7. Eat Soluble Fiber
Soluble fiber represents various compounds in plants that are soluble in water but humans can’t digest them. However, the intestines have beneficial bacteria that can digest this soluble fiber. The bacteria need these ingredients for their own nutrition.
These bacteria are also known as probiotics and they reduce the harmful forms of lipoproteins; VLDL and LDL. Therefore, eating soluble fiber goes a long way in helping to maintain the right cholesterol levels in the body. It also reduces the risk of disease and this is good for the overall health of your body.
8. Consider Plants Stanols And Sterols
Several supplements do help in maintaining the right cholesterol levels. Plant sterols and stanols are versions of plant cholesterol. Just like cholesterol, they are absorbed from the diet as they resemble cholesterol.
However, part of their chemistry does not resemble human cholesterol and hence it does not result in clogged arteries. They, instead, compete with human cholesterol hence reducing the levels of cholesterol. In absorbing plant sterols from the diet, you replace cholesterol absorption.
You can naturally find small amounts of plant sterols and stanols in vegetable oils. They are also added to certain butter substitutes and oils. It is one of the things that you really need to maintain good health
9. Exercise
Exercising works so well for the health of the heart. It helps in combating obesity, improving physical fitness, reducing the harmful LDL, and increasing the beneficial HDL. Even low-intensity exercise like walking will help to maintain the right cholesterol levels in the body.
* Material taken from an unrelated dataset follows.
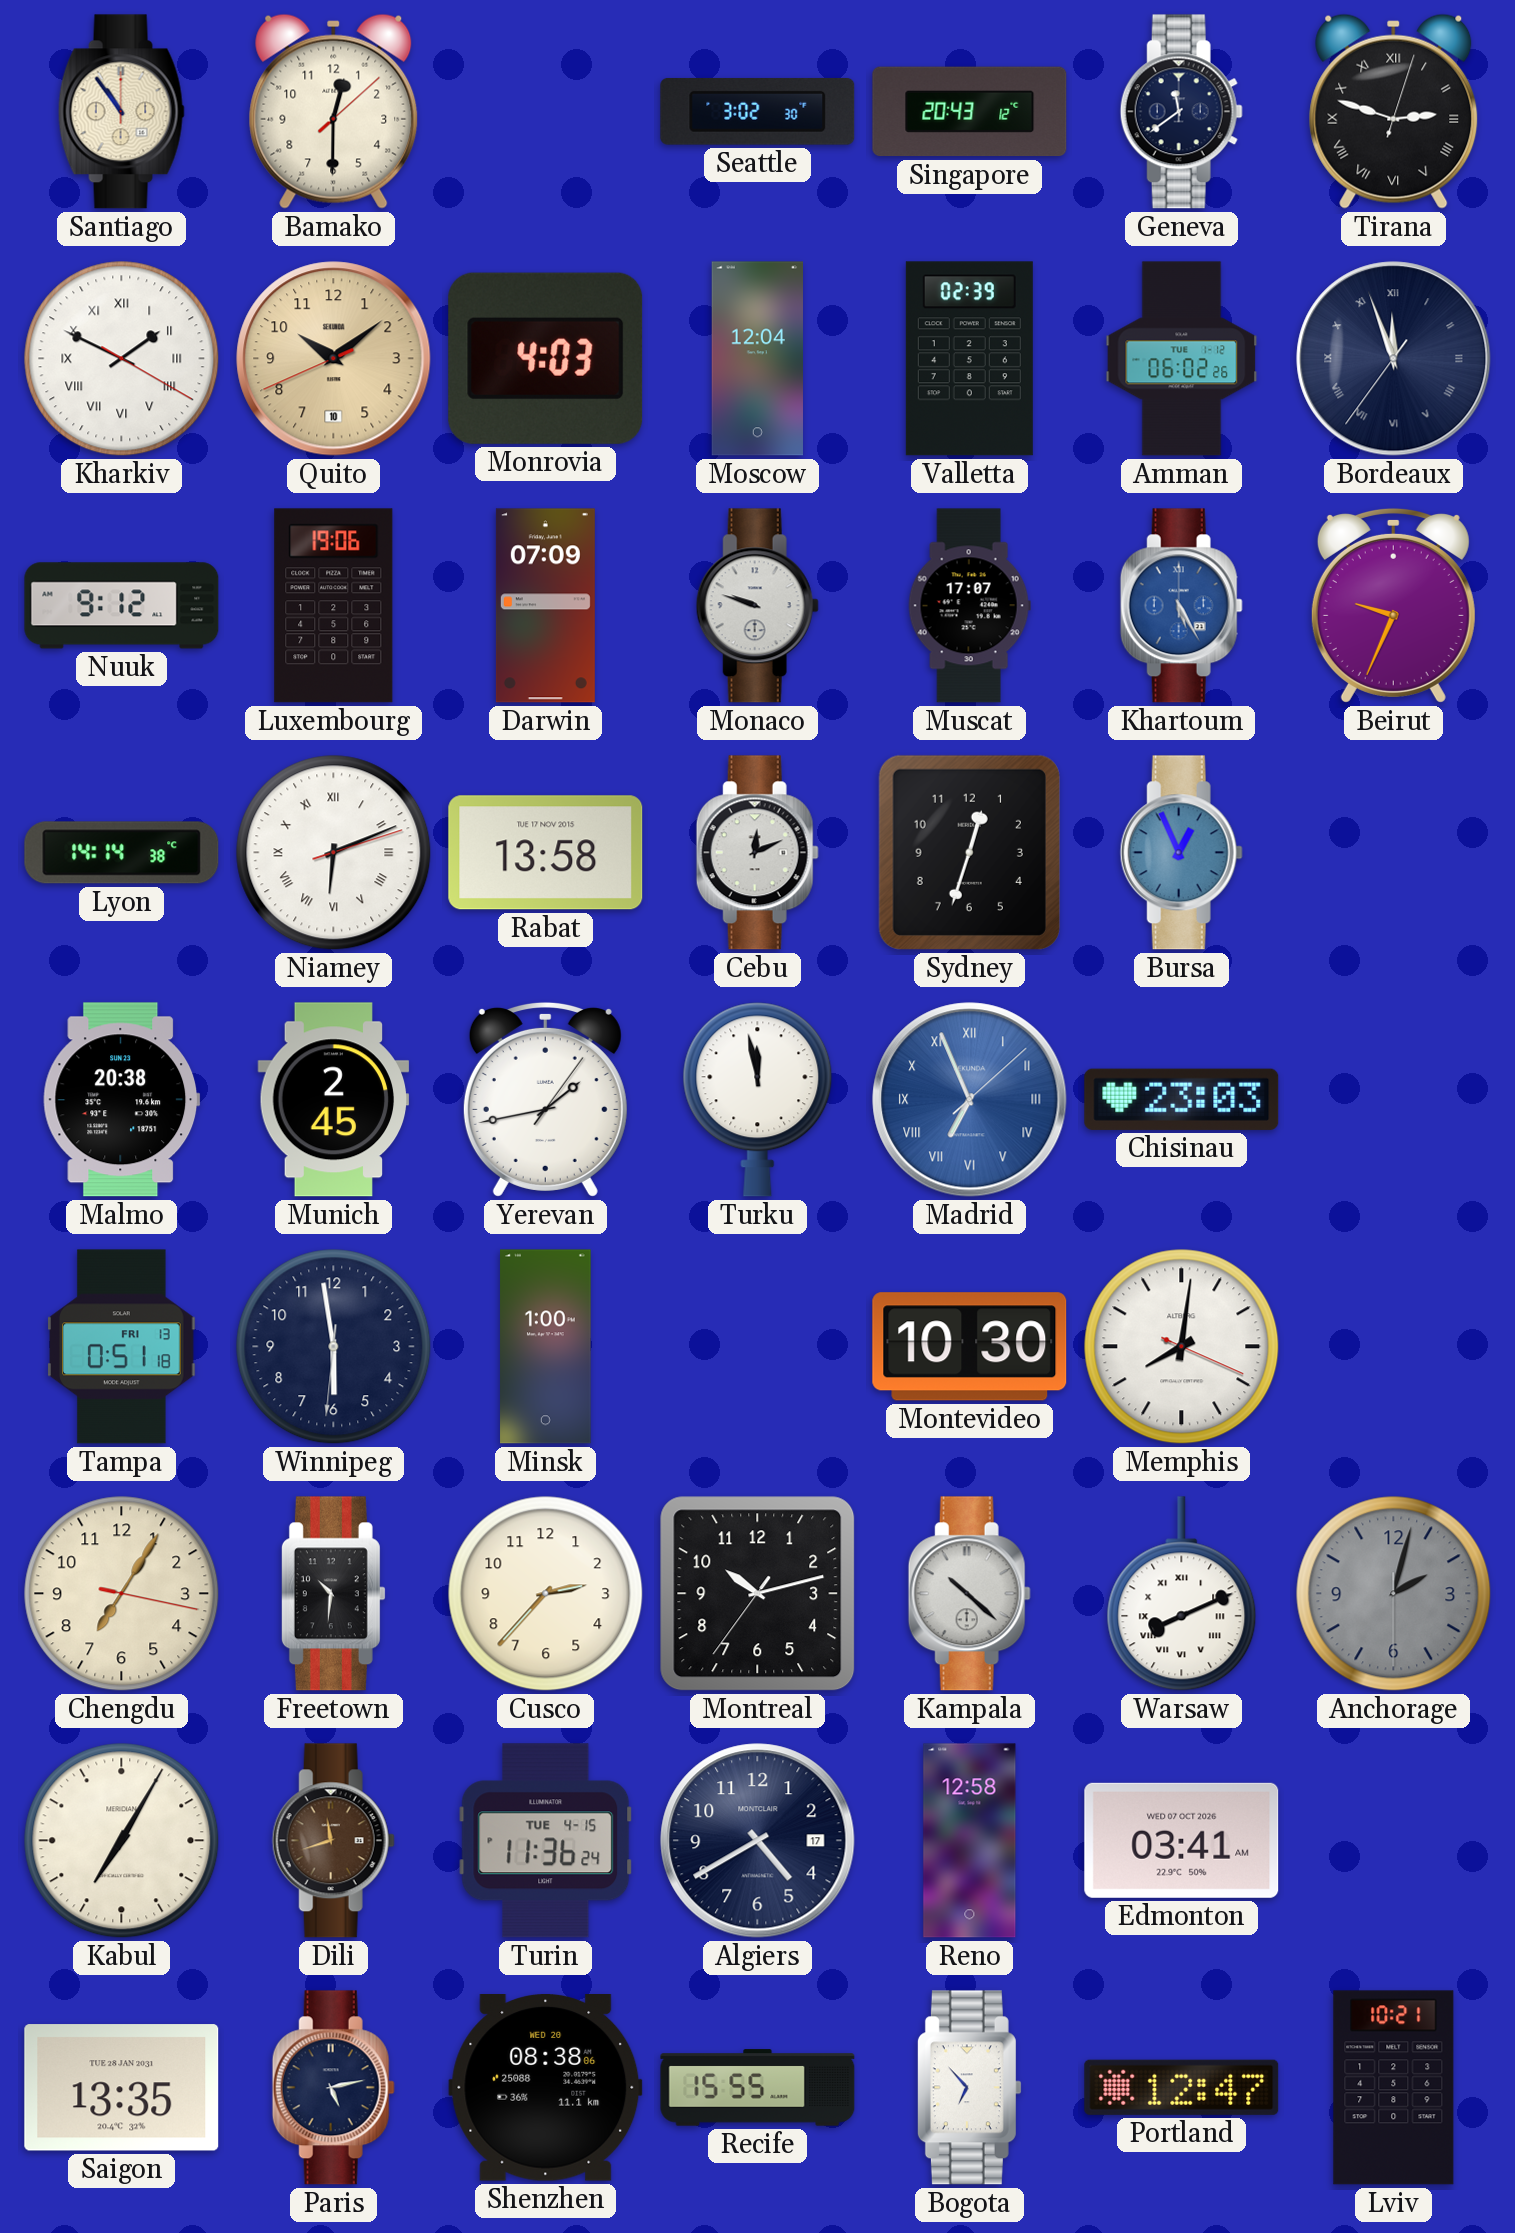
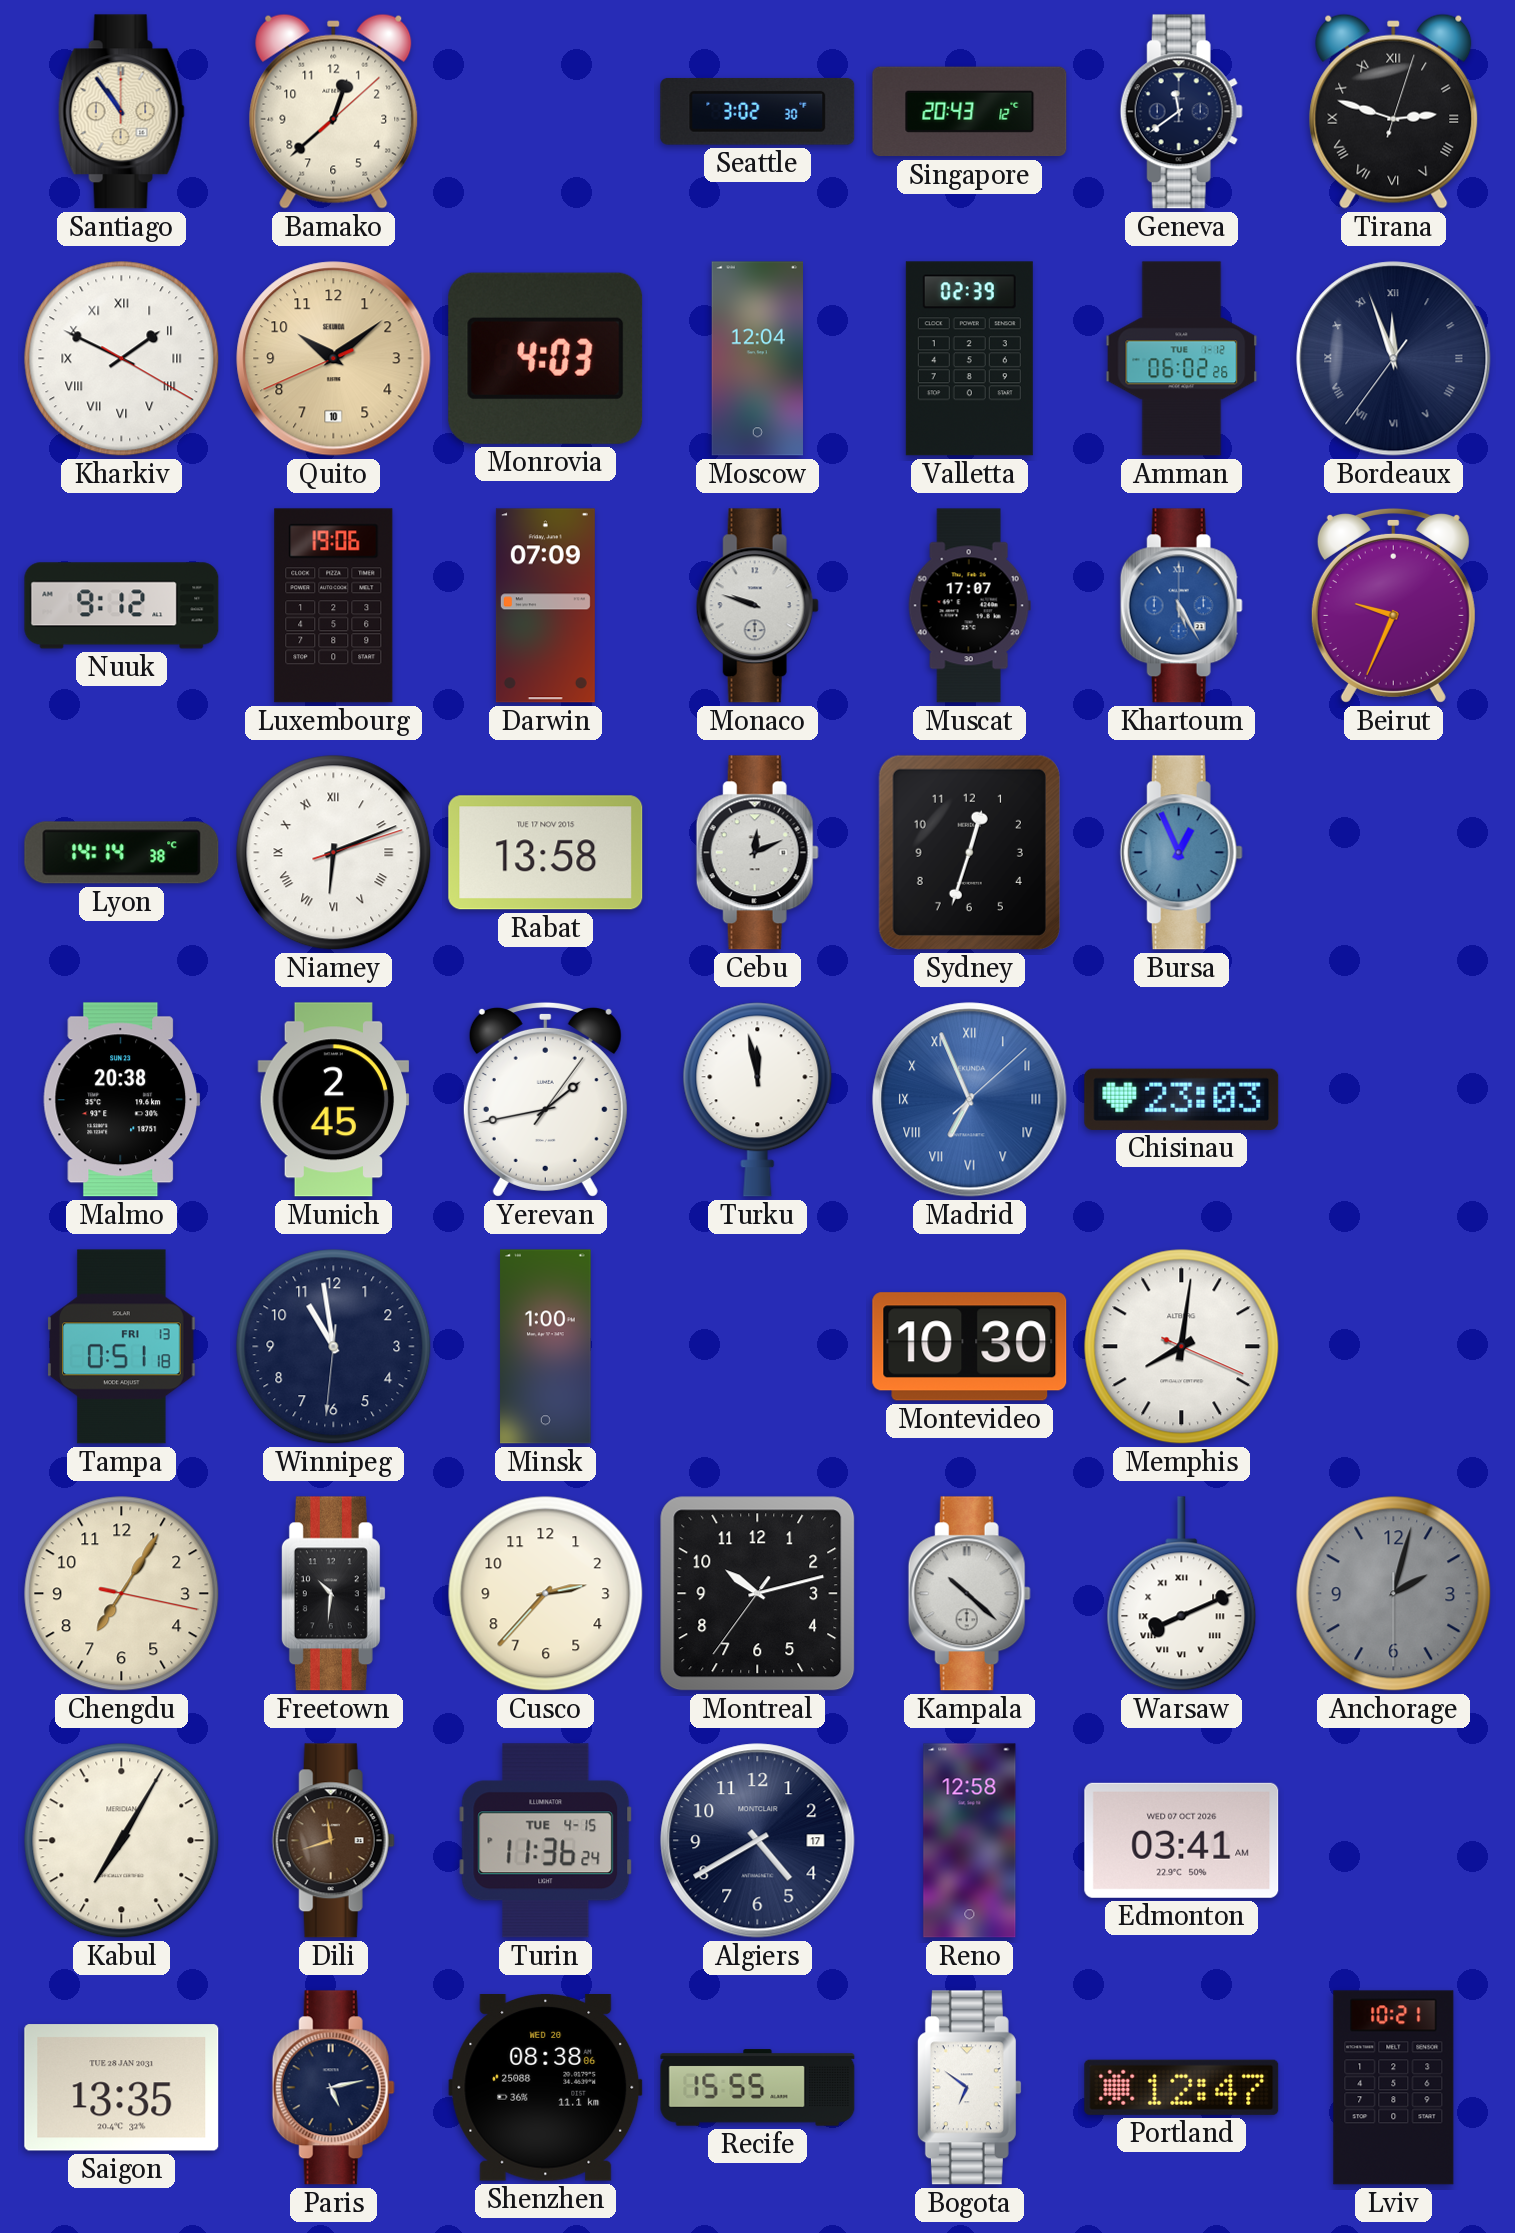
Bamako: 12:30 -> 12:38
Winnipeg: 5:58 -> 10:58
Bogota: 6:53 -> 6:51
These exercises help in elevating the heart rate which is good for the body. This improves the level of cholesterol in the body hence promoting the health of the heart. You stand to benefit more if you engage in more intense and long exercises.
10. Try Supplements
Soluble fiber and fish oil are known to promote the health of the heart and improve cholesterol levels. The other supplement that improves cholesterol is coenzyme Q10. Others include fish oil, psyllium, and coenzyme Q10. All of them will significantly prevent heart diseases and improve the levels of cholesterol.
Conclusion
It is good to maintain the right cholesterol levels in the body. This will help you to avoid heart disease and clogged arteries. The tips above will help you to maintain the right levels of cholesterol. Try as much you can to follow all of them so that you can lead a healthy life.